Raygereio wrote...
the_one_54321 wrote...
Compelling, but it becomes an issue when you can say that this random mage child might become an abomination and kill a crowd of people withou even intending to.
I can agree to the notion that you can't punish for a crime that has not been commited. However, you can restrict where there is a potential for a crime being commited potentially by accident. All around the world laws of such restrictions are ennacted and enforced.
Yes, I agree with that. Even a mage with training can succumb to demons. Uldred was a senior mage who went through the harrowing and yet he still succumbed to that little voice of pride in the back of his head.
Which is why I view the chantry and the imprisoment of mages as a necessary evil. It isn't pretty, but most of the alternatives are plain ugly.
Children are already "oppressed" in this manner by adults--regardless of whether they are mages or not. Children lack the judgment and training for a lot of things, not just magic. Extrapolating this to grown, trained mages is not appropriate, just as you don't keep adults perpetually tied to their parents.
There are no
necessary evils--only necessities that can be taken advantage of
by the evil. So you do what you can to limit the scope of that necessity to its true purpose--keep it small and starved and inoffensive.

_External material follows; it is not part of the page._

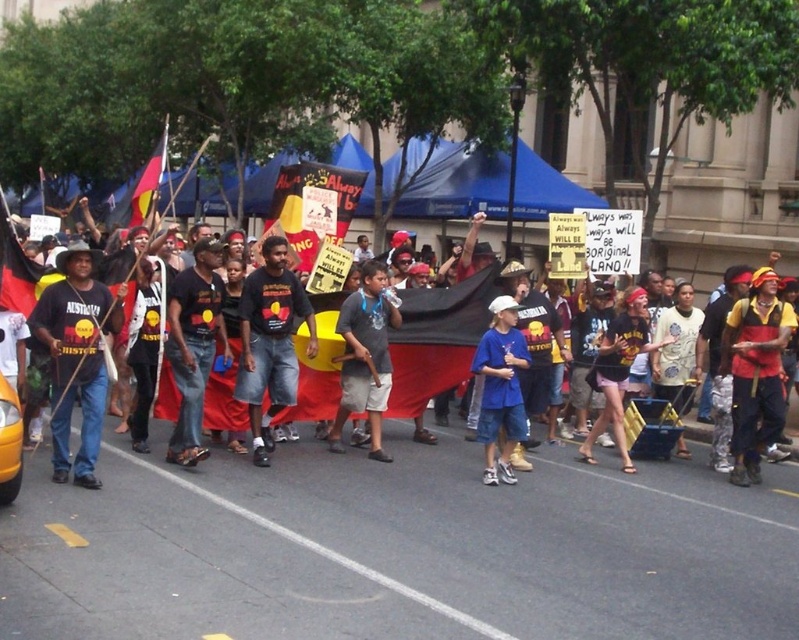 You are a participant in the protest and want to move from your current position to the front of the crowd. You notice two points marked on the ground ahead of you. The first point is at coordinates point [177,333] and the second is at point [495,465]. Which point should you head towards to reach the front of the crowd more quickly?

You should head towards point [177,333] because it is in front of point [495,465], so it is closer to the front of the crowd. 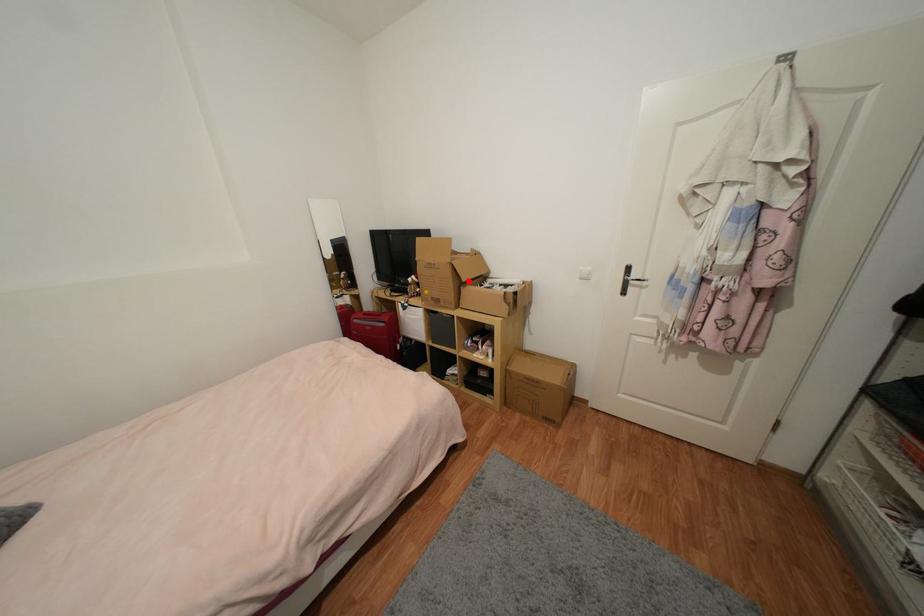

Ultimately, there is no system out there that can prevent people from doing evil, and if you try, all you do is destroy the people who would do good. It is
not better to heave the baby out the window to smash to bits on the cobbles below--especially since you won't actually succeed in getting rid of that bathwater. If you leave people free to do good, the evil gets minimized by the very people who would be promoting it if they weren't free.
If you want a good real-life example of this problem, look at the American border with Mexico. So much effort to keep out immigrants who just want to work and find a better life for their families. Does it keep them out? No. But the smuggling that takes place as a result also gets terrorists and drug-runners into the country, because the demand for smuggling is so high it reduces the cost end of the equation for those terrorists and drug-runners. Kind of sad, really. It'd be a lot easier to keep the true undesirables out if we just said "cmon in, the more the merrier!" to the rest.